A barplot is similar to a histogram, but instead of visualizing numerical data, we are visualizing categorical data. Each bar in the chart is counting the number of observations (rows) that correspond to each level of the categorical variable.

Load a data set

library(tidyverse)

Let’s load the data from the 2020 Durham City and County Resident Survey (originally in the Canvas lecture 4 folder), where each row is a Durham resident:

durham <- read_csv("durham-2020.csv")

Note

Recalling the information here, be prepared to adjust the file path to match how you have organized your files and folders.

One of the columns in this data set is a categorical variable called would_you_say_your_total_annual_hous_35, with four levels corresponding to the resident’s income:

Under $30,000;
$30,000-$59,999
$60,000-$99,999
$100,000 or more

Furthermore, some folks left this part of the survey blank, and so their income information is missing, which effectively creates a fifth category.

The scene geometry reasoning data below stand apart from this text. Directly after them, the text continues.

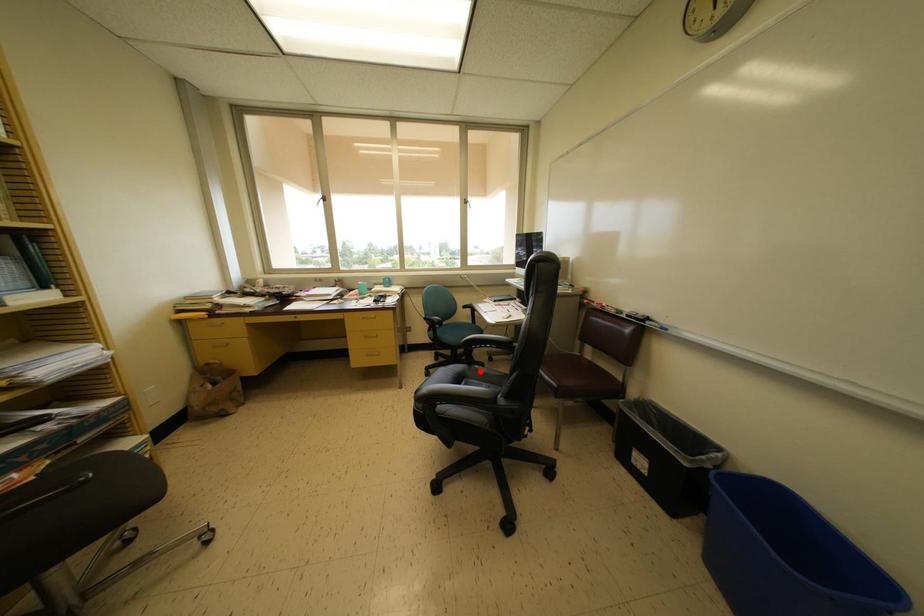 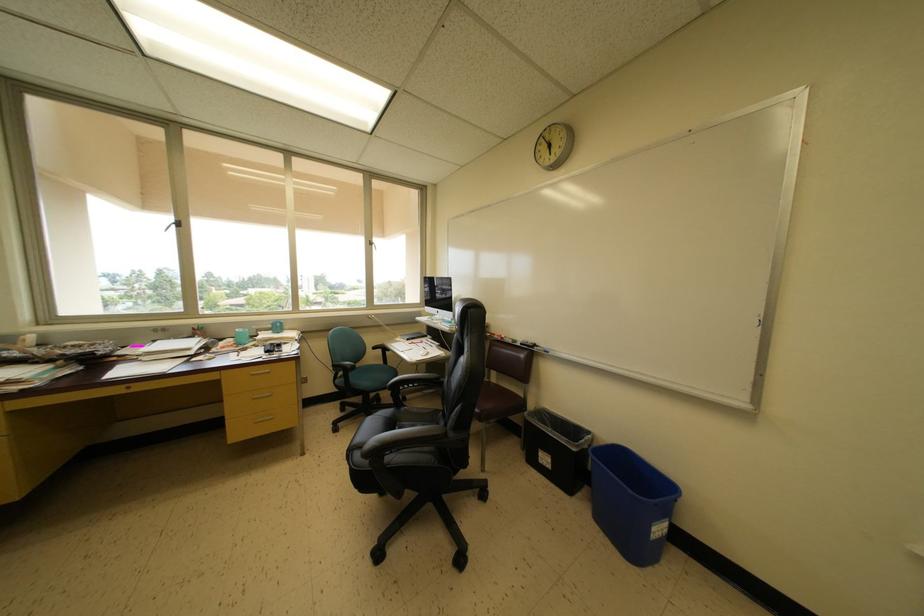 Question: I am providing you with two images of the same scene from different viewpoints. Image1 has a red point marked. In image2, the corresponding 3D location appears at what relative position? Reply with the corresponding letter.

Choices:
 (A) Closer
 (B) Farther

Answer: (B) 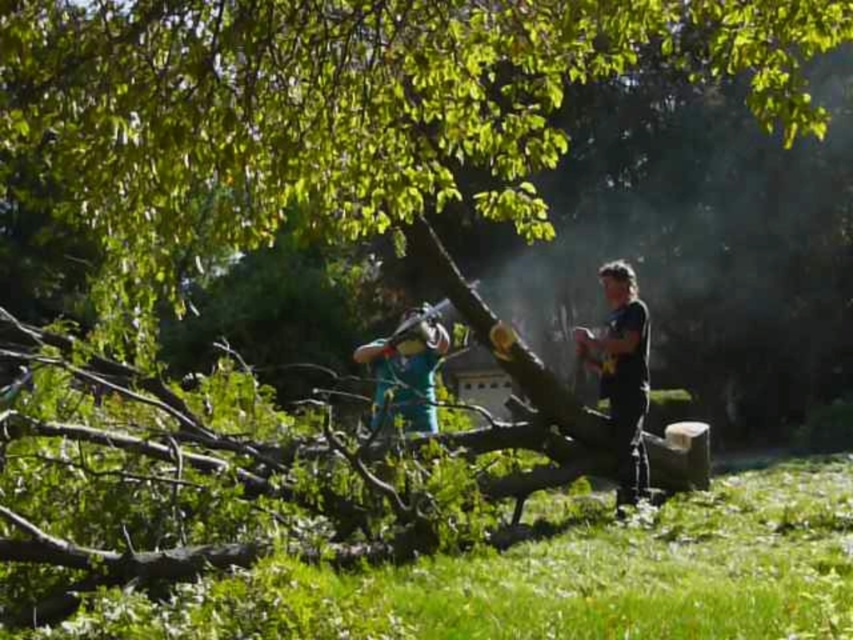 Question: Can you confirm if black matte shirt at right is thinner than green matte shirt at center?

Choices:
 (A) yes
 (B) no

Answer: (A)

Question: Does black matte shirt at right have a larger size compared to green matte shirt at center?

Choices:
 (A) yes
 (B) no

Answer: (B)

Question: Which of the following is the farthest from the observer?

Choices:
 (A) green matte shirt at center
 (B) black matte shirt at right

Answer: (A)

Question: Considering the relative positions of black matte shirt at right and green matte shirt at center in the image provided, where is black matte shirt at right located with respect to green matte shirt at center?

Choices:
 (A) left
 (B) right

Answer: (B) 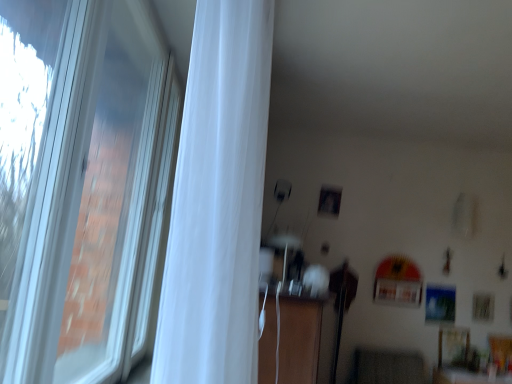 Question: Can you confirm if wooden dresser at center is taller than white sheer curtain at left?

Choices:
 (A) yes
 (B) no

Answer: (B)

Question: Is the position of wooden dresser at center more distant than that of white sheer curtain at left?

Choices:
 (A) yes
 (B) no

Answer: (A)

Question: Considering the relative positions of wooden dresser at center and white sheer curtain at left in the image provided, is wooden dresser at center to the left of white sheer curtain at left from the viewer's perspective?

Choices:
 (A) yes
 (B) no

Answer: (B)

Question: Can you confirm if wooden dresser at center is bigger than white sheer curtain at left?

Choices:
 (A) yes
 (B) no

Answer: (A)

Question: Does wooden dresser at center turn towards white sheer curtain at left?

Choices:
 (A) no
 (B) yes

Answer: (A)

Question: Does wooden dresser at center appear on the right side of white sheer curtain at left?

Choices:
 (A) no
 (B) yes

Answer: (B)

Question: Does white sheer curtain at left have a larger size compared to white plastic window at left?

Choices:
 (A) yes
 (B) no

Answer: (B)

Question: Considering the relative positions of white sheer curtain at left and white plastic window at left in the image provided, is white sheer curtain at left to the left of white plastic window at left from the viewer's perspective?

Choices:
 (A) yes
 (B) no

Answer: (B)

Question: Is white sheer curtain at left at the right side of white plastic window at left?

Choices:
 (A) no
 (B) yes

Answer: (B)

Question: From the image's perspective, is white sheer curtain at left below white plastic window at left?

Choices:
 (A) no
 (B) yes

Answer: (A)

Question: Is white sheer curtain at left positioned before white plastic window at left?

Choices:
 (A) yes
 (B) no

Answer: (B)

Question: Is white plastic window at left completely or partially inside white sheer curtain at left?

Choices:
 (A) yes
 (B) no

Answer: (B)

Question: Would you say white sheer curtain at left is part of white plastic window at left's contents?

Choices:
 (A) no
 (B) yes

Answer: (A) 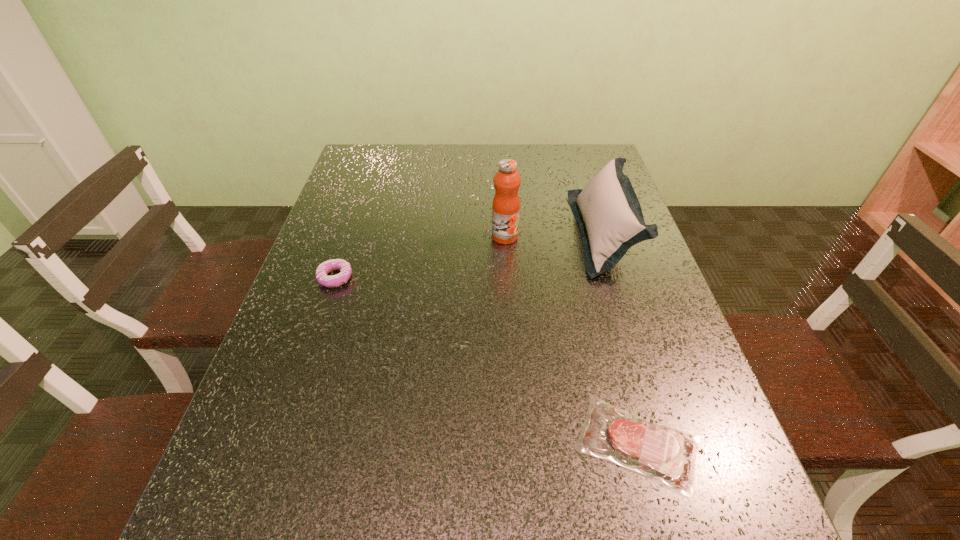 Locate an element on the screen. free space located on the surface of the cushion is located at coordinates (438, 233).

Locate an element on the screen. vacant space situated on the back of the third tallest object is located at coordinates (344, 253).

Find the location of a particular element. Image resolution: width=960 pixels, height=540 pixels. vacant area located on the left of the shortest object is located at coordinates (521, 444).

This screenshot has height=540, width=960. In order to click on object that is at the left edge in this screenshot , I will do click(x=326, y=267).

I want to click on cushion that is positioned at the right edge, so click(x=610, y=218).

In order to click on steak that is positioned at the right edge in this screenshot , I will do `click(662, 453)`.

Image resolution: width=960 pixels, height=540 pixels. I want to click on free space at the far edge, so pos(407,148).

You are a GUI agent. You are given a task and a screenshot of the screen. Output one action in this format:
    pyautogui.click(x=<x>, y=<y>)
    Task: Click on the vacant region at the left edge
    The height and width of the screenshot is (540, 960).
    Given the screenshot: What is the action you would take?
    pyautogui.click(x=363, y=184)

Find the location of a particular element. This screenshot has height=540, width=960. free space at the right edge of the desktop is located at coordinates (664, 319).

The image size is (960, 540). In the image, there is a desktop. In order to click on free space at the far left corner in this screenshot , I will do `click(352, 181)`. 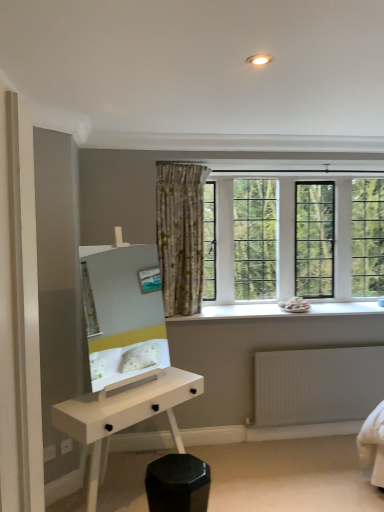 The width and height of the screenshot is (384, 512). Describe the element at coordinates (177, 484) in the screenshot. I see `black matte hexagonal stool at lower center` at that location.

What do you see at coordinates (316, 231) in the screenshot? I see `clear glass windows at upper center` at bounding box center [316, 231].

At what (x,y) coordinates should I click in order to perform the action: click on black matte hexagonal stool at lower center. Please return your answer as a coordinate pair (x, y). The width and height of the screenshot is (384, 512). Looking at the image, I should click on (177, 484).

What's the angular difference between clear glass windows at upper center and white glossy desk at lower center's facing directions?

The facing directions of clear glass windows at upper center and white glossy desk at lower center are 36.2 degrees apart.

In the scene shown: Is clear glass windows at upper center looking in the opposite direction of white glossy desk at lower center?

No.

Does clear glass windows at upper center appear on the left side of white glossy desk at lower center?

No.

This screenshot has width=384, height=512. I want to click on desk to the left of clear glass windows at upper center, so click(x=123, y=417).

Who is smaller, white stone window sill at center or white glossy mirror at center?

With smaller size is white stone window sill at center.

The width and height of the screenshot is (384, 512). In order to click on window sill below the white glossy mirror at center (from the image's perspective) in this screenshot , I will do pos(282,310).

From a real-world perspective, who is located higher, white stone window sill at center or white glossy mirror at center?

white glossy mirror at center is physically above.

From the image's perspective, is white stone window sill at center over white glossy mirror at center?

Actually, white stone window sill at center appears below white glossy mirror at center in the image.

Does white stone window sill at center have a greater width compared to clear glass windows at upper center?

Indeed, white stone window sill at center has a greater width compared to clear glass windows at upper center.

From the picture: Which of these two, white stone window sill at center or clear glass windows at upper center, stands shorter?

Standing shorter between the two is white stone window sill at center.

Between white stone window sill at center and clear glass windows at upper center, which one has smaller size?

Smaller between the two is white stone window sill at center.

From the image's perspective, is white stone window sill at center positioned above or below clear glass windows at upper center?

white stone window sill at center is below clear glass windows at upper center.

From a real-world perspective, is white glossy mirror at center positioned under white ribbed radiator at lower right based on gravity?

Actually, white glossy mirror at center is physically above white ribbed radiator at lower right in the real world.

Is white glossy mirror at center inside or outside of white ribbed radiator at lower right?

white glossy mirror at center is not inside white ribbed radiator at lower right, it's outside.

How far apart are white glossy mirror at center and white ribbed radiator at lower right?

white glossy mirror at center and white ribbed radiator at lower right are 1.21 meters apart from each other.

Is white glossy mirror at center far from white ribbed radiator at lower right?

white glossy mirror at center is far away from white ribbed radiator at lower right.

Which is behind, point (106, 401) or point (333, 406)?

The point (333, 406) is behind.

Is white glossy desk at lower center facing towards white ribbed radiator at lower right?

No, white glossy desk at lower center is not facing towards white ribbed radiator at lower right.

Considering the sizes of objects white glossy desk at lower center and white ribbed radiator at lower right in the image provided, who is thinner, white glossy desk at lower center or white ribbed radiator at lower right?

white ribbed radiator at lower right is thinner.

From the image's perspective, between white glossy desk at lower center and white ribbed radiator at lower right, which one is located above?

From the image's view, white ribbed radiator at lower right is above.

Is clear glass windows at upper center wider than white glossy mirror at center?

No, clear glass windows at upper center is not wider than white glossy mirror at center.

Does clear glass windows at upper center turn towards white glossy mirror at center?

No, clear glass windows at upper center is not turned towards white glossy mirror at center.

Based on their positions, is clear glass windows at upper center located to the left or right of white glossy mirror at center?

Clearly, clear glass windows at upper center is on the right of white glossy mirror at center in the image.

How many degrees apart are the facing directions of white glossy desk at lower center and white glossy mirror at center?

4.67 degrees.

From the image's perspective, between white glossy desk at lower center and white glossy mirror at center, who is located below?

white glossy desk at lower center is shown below in the image.

Considering the sizes of objects white glossy desk at lower center and white glossy mirror at center in the image provided, who is smaller, white glossy desk at lower center or white glossy mirror at center?

Smaller between the two is white glossy mirror at center.

Is white glossy desk at lower center positioned beyond the bounds of white glossy mirror at center?

Yes.

The height and width of the screenshot is (512, 384). I want to click on desk on the left side of clear glass windows at upper center, so click(x=123, y=417).

Find the location of a particular element. The image size is (384, 512). mirror above the white stone window sill at center (from a real-world perspective) is located at coordinates (123, 315).

Based on their spatial positions, is white stone window sill at center or white glossy desk at lower center further from black matte hexagonal stool at lower center?

white stone window sill at center.

From the image, which object appears to be nearer to clear glass windows at upper center, white glossy desk at lower center or black matte hexagonal stool at lower center?

white glossy desk at lower center is closer to clear glass windows at upper center.

Looking at the image, which one is located closer to white stone window sill at center, white ribbed radiator at lower right or white glossy mirror at center?

Among the two, white ribbed radiator at lower right is located nearer to white stone window sill at center.

Looking at the image, which one is located closer to black matte hexagonal stool at lower center, white glossy desk at lower center or white ribbed radiator at lower right?

white glossy desk at lower center.

Which object lies further to the anchor point black matte hexagonal stool at lower center, clear glass windows at upper center or white glossy desk at lower center?

clear glass windows at upper center is further to black matte hexagonal stool at lower center.

Based on their spatial positions, is black matte hexagonal stool at lower center or white stone window sill at center closer to white glossy desk at lower center?

Among the two, black matte hexagonal stool at lower center is located nearer to white glossy desk at lower center.

Considering their positions, is white ribbed radiator at lower right positioned further to white glossy mirror at center than clear glass windows at upper center?

white ribbed radiator at lower right is positioned further to the anchor white glossy mirror at center.

Which object lies further to the anchor point white glossy desk at lower center, white stone window sill at center or white glossy mirror at center?

white stone window sill at center is further to white glossy desk at lower center.

The width and height of the screenshot is (384, 512). Find the location of `window sill between white glossy mirror at center and clear glass windows at upper center from left to right`. window sill between white glossy mirror at center and clear glass windows at upper center from left to right is located at coordinates (282, 310).

The width and height of the screenshot is (384, 512). Find the location of `window sill between clear glass windows at upper center and white ribbed radiator at lower right from top to bottom`. window sill between clear glass windows at upper center and white ribbed radiator at lower right from top to bottom is located at coordinates (282, 310).

Where is `mirror located between white glossy desk at lower center and clear glass windows at upper center in the depth direction`? The height and width of the screenshot is (512, 384). mirror located between white glossy desk at lower center and clear glass windows at upper center in the depth direction is located at coordinates (123, 315).

Where is `stool between white glossy mirror at center and white ribbed radiator at lower right`? The width and height of the screenshot is (384, 512). stool between white glossy mirror at center and white ribbed radiator at lower right is located at coordinates (177, 484). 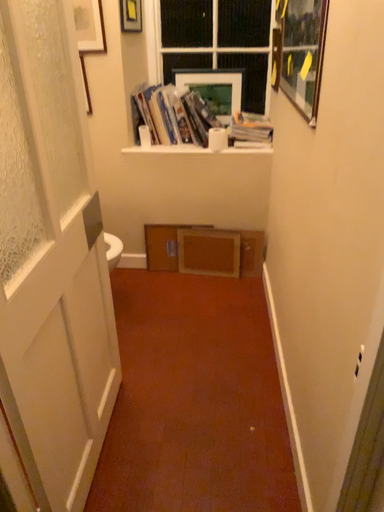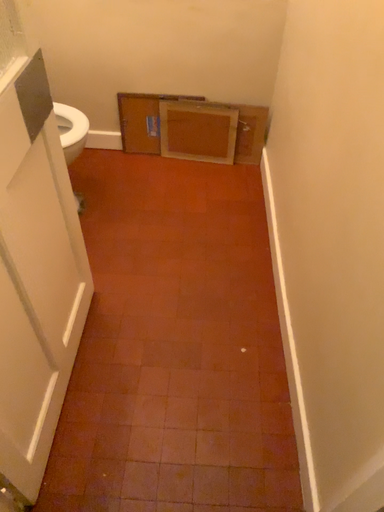 Question: Which way did the camera rotate in the video?

Choices:
 (A) rotated downward
 (B) rotated upward

Answer: (A) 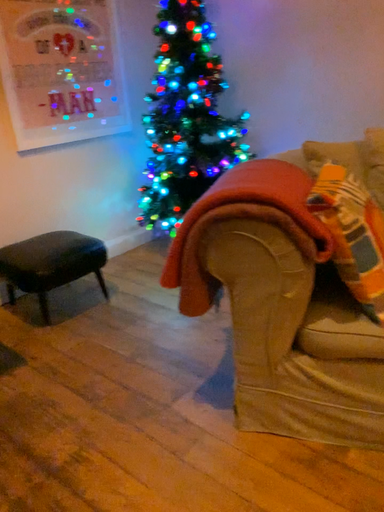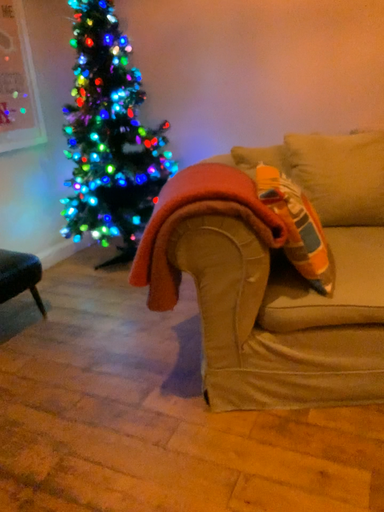 Question: Which way did the camera rotate in the video?

Choices:
 (A) rotated left
 (B) rotated right

Answer: (B)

Before plotting, let us quickly modify the data to give this income variable a more concise name, as well as making it a proper factor type in R:

durham <- durham |>
  rename(income = would_you_say_your_total_annual_hous_35) |>
  mutate(income = as_factor(income))

The basic plot

ggplot(durham, aes(x = income)) +
  geom_bar()

The basic template here is very similar to what we saw for the histogram. The first layer uses ggplot to indicate what data you wish to plot. Then the next layer uses geom_bar to specifically make it a bar plot.

In the first layer we used x = inside aes to make the bars vertical, but we could have made them horizontal as well:

ggplot(durham, aes(y = income)) +
  geom_bar()

Do you see what changed?

Adding layers to prettify it

We could call it a day at this point, but the basic plot is rather drab. Here is some code that would zhuzh it up in a big way:

durham |>
  ggplot(aes(y = income, fill = income)) +
  geom_bar(show.legend = FALSE) +
  labs(
    x = "Count",
    y = NULL,
    title = "Would you say your total annual household income is..."
  ) + 
  scale_y_discrete(
    labels = c(
      "1" = "Under $30,000",
      "2" = "$30,000-$59,999",
      "3" = "$60,000-$99,999",
      "4" = "$100,000 or more"
    )
  )

The first ggplot layer tells it what data to use. We also added the fill = argument inside aes to apply a default color scheme;
the labs layer allows us to add a title and label the axes;
the scale_y_discrete layer allows us to replace the bar labels 1, 2, 3, 4 with more informative text that explains what the levels of the variable actually mean;
in between every layer, we have a +. Gotta have that icing!